Dear Speaker Corcoran:

We write to express our support for drug sentencing reforms currently being considered by the Florida legislature. We and our organizations represent concerned citizens, taxpayers, and people of faith who care deeply about using public safety resources efficiently and in a manner that reflects the dignity and value of human life.

In the last 15 years, more than 30 states around the country – Florida among them – have reconsidered the wisdom of disproportional mandatory minimum sentencing laws. These centralized, one-size-fits-all laws undermine individualized consideration in the American justice system. They also waste taxpayer dollars locking up for far too long some people who pose little to no threat to public safety. These excessive punishments fill prisons, are costly to taxpayers, and divert scarce resources away from investigating more serious crimes, supporting local law enforcement, and compensating victims. Disproportional mandatory minimum sentences also harm families and communities by depriving children of their parents for far longer than public safety demands.
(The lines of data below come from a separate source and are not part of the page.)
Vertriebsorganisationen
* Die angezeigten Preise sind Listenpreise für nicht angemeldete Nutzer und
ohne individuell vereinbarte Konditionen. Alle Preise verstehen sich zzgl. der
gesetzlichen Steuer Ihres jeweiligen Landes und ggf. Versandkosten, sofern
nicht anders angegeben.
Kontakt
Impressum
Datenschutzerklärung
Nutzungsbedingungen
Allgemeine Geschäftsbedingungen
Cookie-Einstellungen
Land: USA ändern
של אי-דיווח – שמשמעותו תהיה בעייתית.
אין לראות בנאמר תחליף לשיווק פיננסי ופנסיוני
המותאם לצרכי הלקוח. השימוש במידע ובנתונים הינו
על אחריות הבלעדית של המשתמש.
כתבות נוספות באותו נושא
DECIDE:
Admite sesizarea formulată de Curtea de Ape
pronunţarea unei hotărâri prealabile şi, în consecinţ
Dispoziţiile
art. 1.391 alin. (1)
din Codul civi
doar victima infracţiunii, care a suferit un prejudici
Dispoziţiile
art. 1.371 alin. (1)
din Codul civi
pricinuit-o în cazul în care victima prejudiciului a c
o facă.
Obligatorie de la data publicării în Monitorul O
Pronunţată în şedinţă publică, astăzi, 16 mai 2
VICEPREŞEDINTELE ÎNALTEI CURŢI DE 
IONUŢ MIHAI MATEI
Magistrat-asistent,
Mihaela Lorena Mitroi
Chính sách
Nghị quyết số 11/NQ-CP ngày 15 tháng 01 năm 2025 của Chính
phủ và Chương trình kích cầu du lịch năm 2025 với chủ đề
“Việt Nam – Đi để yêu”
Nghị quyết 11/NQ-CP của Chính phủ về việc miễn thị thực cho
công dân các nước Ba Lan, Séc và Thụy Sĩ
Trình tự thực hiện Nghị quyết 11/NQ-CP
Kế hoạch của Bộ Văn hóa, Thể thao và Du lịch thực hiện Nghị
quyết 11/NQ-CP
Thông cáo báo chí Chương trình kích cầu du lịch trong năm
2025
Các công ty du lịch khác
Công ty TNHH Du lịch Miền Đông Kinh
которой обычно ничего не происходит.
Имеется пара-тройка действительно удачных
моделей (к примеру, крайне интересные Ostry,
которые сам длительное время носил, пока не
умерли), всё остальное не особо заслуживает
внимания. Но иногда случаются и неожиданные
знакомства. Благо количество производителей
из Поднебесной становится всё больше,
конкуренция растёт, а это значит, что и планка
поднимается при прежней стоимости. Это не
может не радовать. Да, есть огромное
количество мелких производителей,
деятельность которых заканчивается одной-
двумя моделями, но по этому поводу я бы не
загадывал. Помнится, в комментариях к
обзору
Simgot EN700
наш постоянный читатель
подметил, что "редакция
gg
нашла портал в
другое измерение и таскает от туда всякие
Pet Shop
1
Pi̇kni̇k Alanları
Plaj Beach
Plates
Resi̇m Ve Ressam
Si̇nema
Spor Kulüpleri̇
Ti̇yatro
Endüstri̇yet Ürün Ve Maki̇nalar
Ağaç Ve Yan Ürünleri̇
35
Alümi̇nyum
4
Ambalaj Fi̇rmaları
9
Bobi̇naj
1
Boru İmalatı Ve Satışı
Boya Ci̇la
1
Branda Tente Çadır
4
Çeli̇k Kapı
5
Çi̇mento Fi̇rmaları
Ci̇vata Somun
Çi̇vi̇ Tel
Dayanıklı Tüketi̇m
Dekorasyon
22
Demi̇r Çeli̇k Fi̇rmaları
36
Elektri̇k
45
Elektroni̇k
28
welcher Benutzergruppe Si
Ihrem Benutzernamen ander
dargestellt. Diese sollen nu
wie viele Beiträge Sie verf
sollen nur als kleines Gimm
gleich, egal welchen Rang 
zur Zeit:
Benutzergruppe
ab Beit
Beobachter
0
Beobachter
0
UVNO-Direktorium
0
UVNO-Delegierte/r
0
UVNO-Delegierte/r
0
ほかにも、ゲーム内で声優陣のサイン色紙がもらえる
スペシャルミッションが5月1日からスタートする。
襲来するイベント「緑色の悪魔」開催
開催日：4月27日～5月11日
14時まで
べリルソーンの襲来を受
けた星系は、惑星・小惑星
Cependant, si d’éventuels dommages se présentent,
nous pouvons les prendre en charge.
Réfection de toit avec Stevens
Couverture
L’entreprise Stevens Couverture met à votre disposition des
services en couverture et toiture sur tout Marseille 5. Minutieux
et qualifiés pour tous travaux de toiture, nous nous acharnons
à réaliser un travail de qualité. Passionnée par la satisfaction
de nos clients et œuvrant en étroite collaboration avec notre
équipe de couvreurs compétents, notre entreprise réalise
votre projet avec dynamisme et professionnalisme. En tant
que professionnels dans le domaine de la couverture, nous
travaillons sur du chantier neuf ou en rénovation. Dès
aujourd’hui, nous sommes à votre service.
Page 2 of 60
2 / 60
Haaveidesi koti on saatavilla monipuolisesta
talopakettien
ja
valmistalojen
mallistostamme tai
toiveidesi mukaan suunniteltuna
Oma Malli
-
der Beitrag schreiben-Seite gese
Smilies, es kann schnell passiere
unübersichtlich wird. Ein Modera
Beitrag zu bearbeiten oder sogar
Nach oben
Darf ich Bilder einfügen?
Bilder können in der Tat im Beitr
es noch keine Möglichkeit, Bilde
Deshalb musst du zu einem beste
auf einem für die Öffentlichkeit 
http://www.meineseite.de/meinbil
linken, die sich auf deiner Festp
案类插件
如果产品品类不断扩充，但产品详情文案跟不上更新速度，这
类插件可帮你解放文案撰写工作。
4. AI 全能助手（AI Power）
Drug sentencing reform is designed to restore balance, proportionality, consistency, and flexibility to Florida’s drug sentencing laws, including tougher punishment on repeat drug dealers and major traffickers, and flexibility in sentencing for low-level drug crimes.

Florida’s neighbors and other conservative states have already adopted substantive drug sentencing reforms. Georgia, South Carolina, Mississippi, Oklahoma, and Iowa have adopted meaningful reforms to their mandatory minimum drug laws in recent years. The result has been uniform: smaller prison populations, smaller corrections budgets, and lower crime. Florida’s families and taxpayers deserve the benefits of this proportional and restorative approach.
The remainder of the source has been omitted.